Happy Bark Day pretty girl!!!


----------



## kelso (Jan 22, 2007)

nice picture..so pretty!


----------



## k9ma (Nov 15, 2002)

Happy birthday pretty girl !!


----------



## 3K9Mom (Jun 12, 2006)

Such a beautiful girl! Happy birthday Abby!


----------



## AbbyK9 (Oct 11, 2005)

Thank you so much, everyone!

She got a bit spoiled today since it was her birthday. She had a nice steak (and then half of DH's steak and a piece of salami as well ...) for dinner, and was allowed on the couch to watch TV after.


----------



## Sean Rescue Mom (Jan 24, 2004)

A very Happy Belated Birthday to Abby, home she enjoyed her special steak dinner.


----------



## Brightelf (Sep 5, 2001)

A very HAPPY BIRTHDAY to miss wonderful Abby!!! Belated yet warm wishes to such a smart, stable, gorgeous representative of our breed. Abby is an amazing ambassador for GSDs and all that they can be!
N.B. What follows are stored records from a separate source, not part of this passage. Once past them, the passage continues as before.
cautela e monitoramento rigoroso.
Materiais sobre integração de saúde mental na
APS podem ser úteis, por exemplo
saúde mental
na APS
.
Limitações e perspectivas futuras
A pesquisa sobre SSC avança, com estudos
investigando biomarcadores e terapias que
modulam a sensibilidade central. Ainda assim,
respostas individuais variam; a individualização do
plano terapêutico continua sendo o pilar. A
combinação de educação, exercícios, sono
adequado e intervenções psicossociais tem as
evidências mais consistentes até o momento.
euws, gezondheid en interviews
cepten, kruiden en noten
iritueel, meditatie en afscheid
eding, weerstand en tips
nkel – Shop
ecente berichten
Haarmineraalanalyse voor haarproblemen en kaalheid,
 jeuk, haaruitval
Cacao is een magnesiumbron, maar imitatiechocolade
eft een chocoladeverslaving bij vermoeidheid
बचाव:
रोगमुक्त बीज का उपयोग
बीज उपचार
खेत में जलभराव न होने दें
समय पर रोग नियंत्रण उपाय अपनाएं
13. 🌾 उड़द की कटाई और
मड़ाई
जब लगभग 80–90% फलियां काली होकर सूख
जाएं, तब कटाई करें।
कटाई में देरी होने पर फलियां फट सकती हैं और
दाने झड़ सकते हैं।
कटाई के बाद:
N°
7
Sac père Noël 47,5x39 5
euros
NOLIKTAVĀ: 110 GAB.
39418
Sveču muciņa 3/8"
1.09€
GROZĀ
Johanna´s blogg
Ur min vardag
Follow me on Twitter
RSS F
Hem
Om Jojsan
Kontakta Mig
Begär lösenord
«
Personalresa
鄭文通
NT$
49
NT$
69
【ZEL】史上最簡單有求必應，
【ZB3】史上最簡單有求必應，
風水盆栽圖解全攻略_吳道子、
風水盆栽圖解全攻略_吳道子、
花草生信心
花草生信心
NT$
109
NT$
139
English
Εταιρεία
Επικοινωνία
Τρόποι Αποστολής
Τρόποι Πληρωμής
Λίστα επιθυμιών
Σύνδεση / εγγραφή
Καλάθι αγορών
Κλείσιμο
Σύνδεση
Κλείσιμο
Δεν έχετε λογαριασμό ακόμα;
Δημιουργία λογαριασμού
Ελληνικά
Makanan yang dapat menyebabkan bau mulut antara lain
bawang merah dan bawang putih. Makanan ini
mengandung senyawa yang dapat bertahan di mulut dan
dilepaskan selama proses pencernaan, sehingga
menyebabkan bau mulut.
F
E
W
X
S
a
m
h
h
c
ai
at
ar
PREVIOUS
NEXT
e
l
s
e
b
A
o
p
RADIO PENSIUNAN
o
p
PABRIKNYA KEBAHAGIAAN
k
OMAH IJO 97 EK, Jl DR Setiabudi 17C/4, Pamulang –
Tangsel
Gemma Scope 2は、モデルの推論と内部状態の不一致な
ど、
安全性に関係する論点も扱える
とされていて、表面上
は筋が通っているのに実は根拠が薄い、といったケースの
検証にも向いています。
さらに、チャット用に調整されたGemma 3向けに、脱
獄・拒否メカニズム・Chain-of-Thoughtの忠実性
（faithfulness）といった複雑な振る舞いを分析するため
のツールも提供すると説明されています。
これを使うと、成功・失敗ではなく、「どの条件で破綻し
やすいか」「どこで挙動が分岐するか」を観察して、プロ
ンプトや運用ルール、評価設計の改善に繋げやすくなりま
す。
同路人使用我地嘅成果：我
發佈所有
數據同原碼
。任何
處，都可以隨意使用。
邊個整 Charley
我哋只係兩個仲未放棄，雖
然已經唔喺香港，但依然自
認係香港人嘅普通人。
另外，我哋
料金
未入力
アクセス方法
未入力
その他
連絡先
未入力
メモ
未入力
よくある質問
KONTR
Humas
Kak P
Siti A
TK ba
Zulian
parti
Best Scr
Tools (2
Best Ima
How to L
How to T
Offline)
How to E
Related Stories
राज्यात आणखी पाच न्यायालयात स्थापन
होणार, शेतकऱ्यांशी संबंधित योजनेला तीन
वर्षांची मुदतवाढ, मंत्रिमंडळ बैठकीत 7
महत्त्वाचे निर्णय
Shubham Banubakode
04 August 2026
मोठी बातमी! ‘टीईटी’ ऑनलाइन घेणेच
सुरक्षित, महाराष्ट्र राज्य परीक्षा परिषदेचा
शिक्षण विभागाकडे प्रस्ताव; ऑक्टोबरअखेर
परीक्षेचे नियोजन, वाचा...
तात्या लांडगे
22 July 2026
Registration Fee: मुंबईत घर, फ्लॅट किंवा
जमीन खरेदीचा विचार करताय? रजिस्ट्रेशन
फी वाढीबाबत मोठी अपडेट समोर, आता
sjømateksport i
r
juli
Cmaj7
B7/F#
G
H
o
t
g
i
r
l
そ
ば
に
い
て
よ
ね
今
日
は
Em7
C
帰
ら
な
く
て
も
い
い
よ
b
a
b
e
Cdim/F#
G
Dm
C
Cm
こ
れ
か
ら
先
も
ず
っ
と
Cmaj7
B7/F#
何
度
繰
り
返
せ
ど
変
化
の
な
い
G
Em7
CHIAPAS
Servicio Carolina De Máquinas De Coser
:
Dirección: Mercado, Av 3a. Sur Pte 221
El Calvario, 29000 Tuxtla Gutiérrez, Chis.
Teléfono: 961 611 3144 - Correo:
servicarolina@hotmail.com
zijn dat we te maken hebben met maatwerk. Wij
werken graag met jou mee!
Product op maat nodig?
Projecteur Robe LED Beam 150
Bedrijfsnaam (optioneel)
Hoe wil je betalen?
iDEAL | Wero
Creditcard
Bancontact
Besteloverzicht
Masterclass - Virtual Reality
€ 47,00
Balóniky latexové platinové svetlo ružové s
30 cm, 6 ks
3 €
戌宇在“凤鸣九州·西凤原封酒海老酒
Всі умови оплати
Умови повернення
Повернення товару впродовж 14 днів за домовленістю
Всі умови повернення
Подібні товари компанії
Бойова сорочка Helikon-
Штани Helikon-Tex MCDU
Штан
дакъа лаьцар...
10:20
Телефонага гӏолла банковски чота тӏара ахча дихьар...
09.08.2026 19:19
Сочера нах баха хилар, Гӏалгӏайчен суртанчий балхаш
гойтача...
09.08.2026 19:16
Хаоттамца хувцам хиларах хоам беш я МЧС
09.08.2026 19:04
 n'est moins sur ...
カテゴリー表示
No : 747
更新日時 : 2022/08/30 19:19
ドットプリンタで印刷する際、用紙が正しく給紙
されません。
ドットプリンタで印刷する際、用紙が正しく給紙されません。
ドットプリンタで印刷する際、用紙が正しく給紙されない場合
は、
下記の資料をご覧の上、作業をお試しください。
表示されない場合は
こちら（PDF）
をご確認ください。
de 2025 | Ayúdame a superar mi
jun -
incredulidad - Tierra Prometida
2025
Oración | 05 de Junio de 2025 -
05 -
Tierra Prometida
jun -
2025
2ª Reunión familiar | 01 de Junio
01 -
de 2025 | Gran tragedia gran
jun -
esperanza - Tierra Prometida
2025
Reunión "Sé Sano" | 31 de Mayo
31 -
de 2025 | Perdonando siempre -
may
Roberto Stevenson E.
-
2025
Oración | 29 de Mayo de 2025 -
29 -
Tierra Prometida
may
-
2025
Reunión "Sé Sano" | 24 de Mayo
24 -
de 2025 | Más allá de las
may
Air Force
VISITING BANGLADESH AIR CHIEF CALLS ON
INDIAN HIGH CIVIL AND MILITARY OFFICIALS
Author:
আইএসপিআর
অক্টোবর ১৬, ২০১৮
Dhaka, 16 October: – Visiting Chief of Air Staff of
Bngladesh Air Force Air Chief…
HUGS to sweetie-grrrrl Abby from Patti







and Grimm







!!


----------



## Guest (May 24, 2008)

I couldn't have said it better, Patti. Indeed, Abby is a wonderful ambassador of the breed and very much appreciated for all she does in that role. I can see she had a happy birthday already so I'll just wish her many more.


----------